## Prompt
Go through the data below and return each line where the string "Cotizar" occurs.

[Data provided — start]

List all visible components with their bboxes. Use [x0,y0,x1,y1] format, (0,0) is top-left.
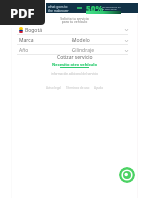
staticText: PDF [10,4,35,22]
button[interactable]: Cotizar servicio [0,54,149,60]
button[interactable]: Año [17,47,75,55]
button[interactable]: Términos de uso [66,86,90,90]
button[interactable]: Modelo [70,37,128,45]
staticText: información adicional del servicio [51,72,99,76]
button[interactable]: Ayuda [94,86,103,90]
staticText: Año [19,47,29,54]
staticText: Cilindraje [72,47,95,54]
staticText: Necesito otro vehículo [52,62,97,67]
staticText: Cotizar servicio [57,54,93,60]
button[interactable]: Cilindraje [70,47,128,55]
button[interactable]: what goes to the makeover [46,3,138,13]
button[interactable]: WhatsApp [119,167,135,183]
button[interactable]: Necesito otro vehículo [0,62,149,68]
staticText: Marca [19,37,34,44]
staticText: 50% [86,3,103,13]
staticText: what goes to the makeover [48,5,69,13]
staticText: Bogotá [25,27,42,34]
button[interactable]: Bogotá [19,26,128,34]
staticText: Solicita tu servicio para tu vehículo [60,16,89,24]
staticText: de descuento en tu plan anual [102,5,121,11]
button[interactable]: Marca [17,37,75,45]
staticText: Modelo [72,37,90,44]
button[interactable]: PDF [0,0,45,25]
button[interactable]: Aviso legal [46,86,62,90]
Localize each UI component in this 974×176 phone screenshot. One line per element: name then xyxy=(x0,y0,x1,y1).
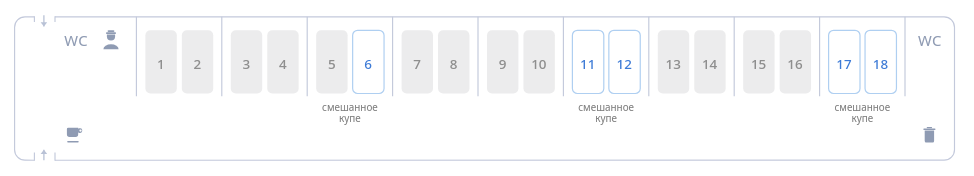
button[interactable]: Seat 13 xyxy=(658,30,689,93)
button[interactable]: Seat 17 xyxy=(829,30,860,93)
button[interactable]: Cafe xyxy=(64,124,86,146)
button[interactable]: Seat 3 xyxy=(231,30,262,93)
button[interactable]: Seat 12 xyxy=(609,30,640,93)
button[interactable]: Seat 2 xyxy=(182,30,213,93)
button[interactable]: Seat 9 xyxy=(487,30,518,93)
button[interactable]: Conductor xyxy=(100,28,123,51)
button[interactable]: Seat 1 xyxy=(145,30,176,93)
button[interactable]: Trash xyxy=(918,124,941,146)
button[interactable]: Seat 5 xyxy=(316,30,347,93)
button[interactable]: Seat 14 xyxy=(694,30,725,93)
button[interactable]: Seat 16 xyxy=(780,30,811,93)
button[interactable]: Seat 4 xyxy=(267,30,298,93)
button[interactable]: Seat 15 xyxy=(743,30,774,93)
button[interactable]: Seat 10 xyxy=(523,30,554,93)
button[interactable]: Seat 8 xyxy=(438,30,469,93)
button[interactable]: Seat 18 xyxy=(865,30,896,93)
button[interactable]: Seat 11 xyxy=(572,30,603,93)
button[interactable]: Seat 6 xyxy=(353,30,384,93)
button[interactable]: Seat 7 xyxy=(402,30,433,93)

[Data provided — finish]

## Answer section
button[interactable]: Cotizar servicio [0,54,149,60]
staticText: Cotizar servicio [57,54,93,60]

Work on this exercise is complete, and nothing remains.